There were several limitations to this study. First, this study focused on one zonal referral hospital in Tanzania which may reduce the generalizability of our findings. We did not implement the CPG guidelines at multiple hospitals and did not include another hospital as a control. To mitigate the lack of a control, we used multiple analytical techniques including historical controls and controlling for seasonal and other temporal trends. Also, by focusing on one hospital, we were able to develop a rigorous implementation from which we can now expand to other centers. An additional major limitation when assessing practice changes is the possible overlap of access challenges. For example, we did not capture dates when the CT scanner was broken or under maintenance. Hospital and patient resource constraints are other expected limitations given the study settings. Additionally, the hospital’s limited supplies or patients who are unable to afford treatments could negatively bias our findings. In analyzing outcomes, we observed strong seasonality. There was an annual decrease in poor recovery rate during early fall and an increase during winter. One possible explanation for the increased mortality during winter is that November marks the start of the school year for interns and residents. This period is when the student doctors have the least experience. We used an ARIMA model and DID technique to mitigate the observed seasonality. We also did not directly observe provider practice. We inferred change in practice based on what was recorded in the registry.
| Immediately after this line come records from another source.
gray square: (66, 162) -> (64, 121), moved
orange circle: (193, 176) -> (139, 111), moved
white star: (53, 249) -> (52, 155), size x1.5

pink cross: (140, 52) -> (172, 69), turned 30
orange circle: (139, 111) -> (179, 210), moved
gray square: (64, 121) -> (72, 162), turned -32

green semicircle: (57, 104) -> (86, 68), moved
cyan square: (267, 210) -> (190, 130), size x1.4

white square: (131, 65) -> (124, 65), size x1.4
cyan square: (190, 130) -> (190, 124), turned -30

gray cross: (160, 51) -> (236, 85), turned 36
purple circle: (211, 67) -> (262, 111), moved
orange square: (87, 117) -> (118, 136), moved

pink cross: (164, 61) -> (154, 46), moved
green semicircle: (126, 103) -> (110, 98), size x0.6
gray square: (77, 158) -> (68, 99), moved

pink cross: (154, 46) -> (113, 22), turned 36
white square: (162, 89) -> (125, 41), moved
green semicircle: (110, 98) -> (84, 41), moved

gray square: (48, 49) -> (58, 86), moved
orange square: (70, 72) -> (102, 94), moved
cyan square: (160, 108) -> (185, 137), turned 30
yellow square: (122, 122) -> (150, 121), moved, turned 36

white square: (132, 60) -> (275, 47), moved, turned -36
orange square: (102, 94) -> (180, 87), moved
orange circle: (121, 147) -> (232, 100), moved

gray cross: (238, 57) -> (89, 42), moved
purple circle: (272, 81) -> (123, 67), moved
Other limitations which could increase or decrease our observed findings include resource shortages, power outages, and cost-prohibitive metrics (eg, CT scans).
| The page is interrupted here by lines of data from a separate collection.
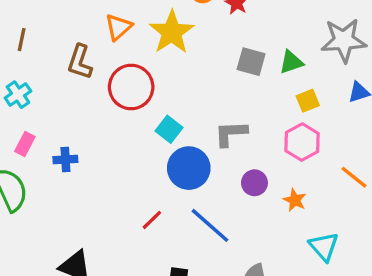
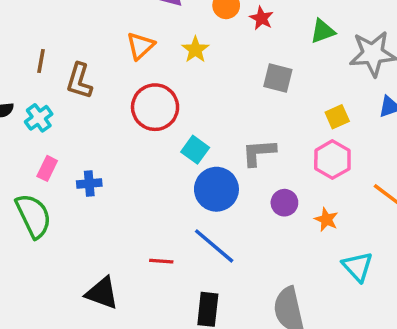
yellow star: (172, 32) -> (195, 50), size x0.6
brown L-shape: (80, 62) -> (79, 81), moved
green triangle: (291, 62) -> (323, 31), moved
red line: (152, 220) -> (161, 261), moved, turned 50
blue line: (210, 225) -> (214, 246), moved

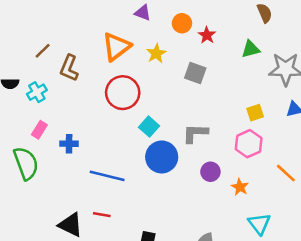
orange triangle: (140, 46) -> (116, 47), size x1.4
brown line: (41, 61) -> (43, 51), turned 30
gray square: (278, 78) -> (195, 73), moved
blue line: (214, 246) -> (107, 176), moved, turned -32
red line: (161, 261) -> (102, 215), moved

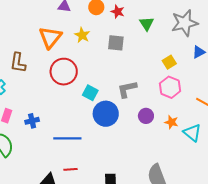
green triangle: (251, 49) -> (147, 24), moved, turned -35
cyan triangle: (259, 224) -> (192, 133), moved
In this study, we have shown that locally relevant TBI CPGs can be developed, implemented and result in significant improvements in TBI care in a low resource setting. We believe further research is needed on the causal effect of CPGs on TBI outcomes. Additionally, future research should assess the longevity of CPG implementation training on clinical practice and outcomes. Given the great and growing TBI burden in LMICs, low cost, highly scalable solutions like TBI CPGs represent a major opportunity to reduce undue morbidity and mortality.